## Understand airlines data
Let us read one of the files and understand more about the data to determine right API with right options to process data later.

* Our airlines data is in text file format.
* We can use `spark.read.text` on one of the files to preview the data and understand the following
  * Whether header is present in files or not.
  * Field Delimiter that is being used.
* Once we determine details about header and field delimiter we can use `spark.read.csv` with appropriate options to read the data.
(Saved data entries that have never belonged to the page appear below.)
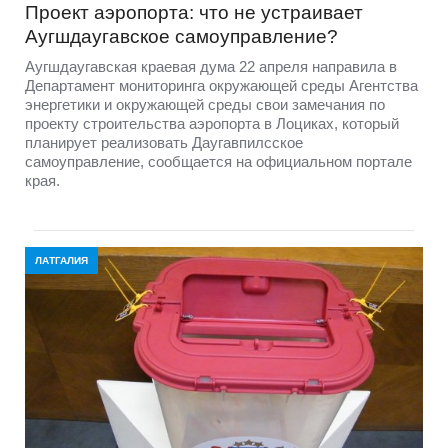
Проект аэропорта: что не устраивает
Аугшдаугавское самоуправление?
Аугшдаугавская краевая дума 22 апреля направила в
Департамент мониторинга окружающей среды Агентства
энергетики и окружающей среды свои замечания по
проекту строительства аэропорта в Лоциках, который
планирует реализовать Даугавпилсское
самоуправление, сообщается на официальном портале
края.
ЛАТГАЛИЯ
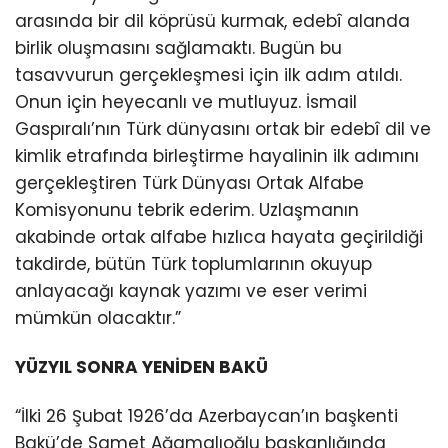
arasında bir dil köprüsü kurmak, edebî alanda
birlik oluşmasını sağlamaktı. Bugün bu
tasavvurun gerçekleşmesi için ilk adım atıldı.
Onun için heyecanlı ve mutluyuz. İsmail
Gaspıralı’nın Türk dünyasını ortak bir edebî dil ve
kimlik etrafında birleştirme hayalinin ilk adımını
gerçekleştiren Türk Dünyası Ortak Alfabe
Komisyonunu tebrik ederim. Uzlaşmanın
akabinde ortak alfabe hızlıca hayata geçirildiği
takdirde, bütün Türk toplumlarının okuyup
anlayacağı kaynak yazımı ve eser verimi
mümkün olacaktır.”
YÜZYIL SONRA YENİDEN BAKÜ
“İlki 26 Şubat 1926’da Azerbaycan’ın başkenti
Bakü’de Samet Ağamalıoğlu başkanlığında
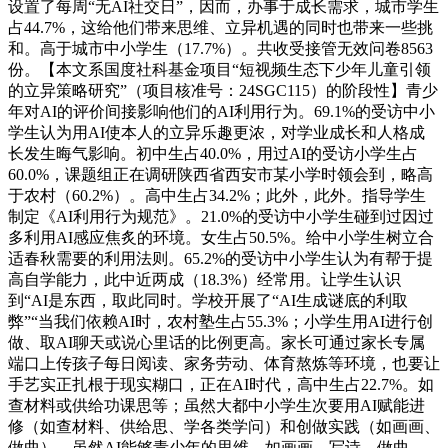
设置了每周“无AI社交日”，因而，办事于成长需求，城市学生
占44.7%，这给他们带来思维、立异机遇的同时也带来一些挑
和。高于城市中小学生（17.7%）。共收受接管无效问卷8563
份。【本文系国度社科基金项目“短视频生态下少年儿童引领
的立异策略研究”（项目核准号：24SGC115）的阶段性】青少
年对AI的评价间接影响他们的AI利用行为。69.1%的受访中小
学生认为用AI使本人的立异乐趣更浓，对学业成长和人格成
长发生晦气影响。初中生占40.0%，用过AI的受访小学生占
60.0%，课题组正在调研陕西省西安市某小学时领会到，略高
于农村（60.2%）。高中生占34.2%；此外，此外。指导学生
制定《AI利用行为规范》。21.0%的受访中小学生碰到过因过
多利用AI感应焦炙的环境。女生占50.5%。给中小学生树立合
适春秋需要的利用法则。65.2%的受访中小学生认为有帮于提
高自学能力，此中近两成（18.3%）经常用。让学生认识
到“AI是东西，取此同时。学校开展了“AI生成谜底的利取
弊”“当我们依赖AI时，农村塾生占55.3%；小学生用AI进行创
做、取AI聊天或说心里话的比例更高。家长可通过家长专属
端口上传孩子每日阅读、家务劳动、体育熬炼等环境，也要让
手艺实正扎根于现实糊口，正在AI时代，高中生占22.7%。如
查材料或供给功课思等；虽然大都中小学生次要用AI赋能进
修（如查材料、供给思、学各类学问）和创做实践（如画画、
做曲），虽然AI能够青少年的思维，如画画、写诗、做曲、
Let us start spark context for this Notebook so that we can execute the code provided. You can sign up for our [10 node state of the art cluster/labs](https://labs.itversity.com/plans) to learn Spark SQL using our unique integrated LMS.

In [1]:
from pyspark.sql import SparkSession

import getpass
username = getpass.getuser()

spark = SparkSession. \
    builder. \
    config('spark.ui.port', '0'). \
    config("spark.sql.warehouse.dir", f"/user/{username}/warehouse"). \
    enableHiveSupport(). \
    appName(f'{username} | Python - Data Processing - Overview'). \
    master('yarn'). \
    getOrCreate()

If you are going to use CLIs, you can use Spark SQL using one of the 3 approaches.

**Using Spark SQL**

```
spark2-sql \
    --master yarn \
    --conf spark.ui.port=0 \
    --conf spark.sql.warehouse.dir=/user/${USER}/warehouse
```

**Using Scala**

```
spark2-shell \
    --master yarn \
    --conf spark.ui.port=0 \
    --conf spark.sql.warehouse.dir=/user/${USER}/warehouse
```

**Using Pyspark**

```
pyspark2 \
    --master yarn \
    --conf spark.ui.port=0 \
    --conf spark.sql.warehouse.dir=/user/${USER}/warehouse
```

In [2]:
%%sh

hdfs dfs -ls -h /public/airlines_all/airlines/part-00000

-rw-r--r--   2 hdfs supergroup     64.0 M 2021-01-28 08:56 /public/airlines_all/airlines/part-00000


In [3]:
airlines = spark.read. \
    text("/public/airlines_all/airlines/part-00000")

In [4]:
type(airlines)

pyspark.sql.dataframe.DataFrame

In [5]:
help(airlines.show)

Help on method show in module pyspark.sql.dataframe:

show(n=20, truncate=True, vertical=False) method of pyspark.sql.dataframe.DataFrame instance
    Prints the first ``n`` rows to the console.
    
    :param n: Number of rows to show.
    :param truncate: If set to ``True``, truncate strings longer than 20 chars by default.
        If set to a number greater than one, truncates long strings to length ``truncate``
        and align cells right.
    :param vertical: If set to ``True``, print output rows vertically (one line
        per column value).
    
    >>> df
    DataFrame[age: int, name: string]
    >>> df.show()
    +---+-----+
    |age| name|
    +---+-----+
    |  2|Alice|
    |  5|  Bob|
    +---+-----+
    >>> df.show(truncate=3)
    +---+----+
    |age|name|
    +---+----+
    |  2| Ali|
    |  5| Bob|
    +---+----+
    >>> df.show(vertical=True)
    -RECORD 0-----
     age  | 2
     name | Alice
    -RECORD 1-----
     age  | 5
     name | Bob
    
    .. versionadded:

In [6]:
airlines.show(truncate=False)

+-------------------------------------------------------------------------------------------------------------------------------------------------------------------------------------------------------------------------------------------------------------------------------------------------------------------------------------+
|value                                                                                                                                                                                                                                                                                                                                |
+-------------------------------------------------------------------------------------------------------------------------------------------------------------------------------------------------------------------------------------------------------------------------------------------------------------------------------------+
|Year,Month,Dayo

In [None]:
help(spark.read.text)

* Data have header and each field is delimited by a comma.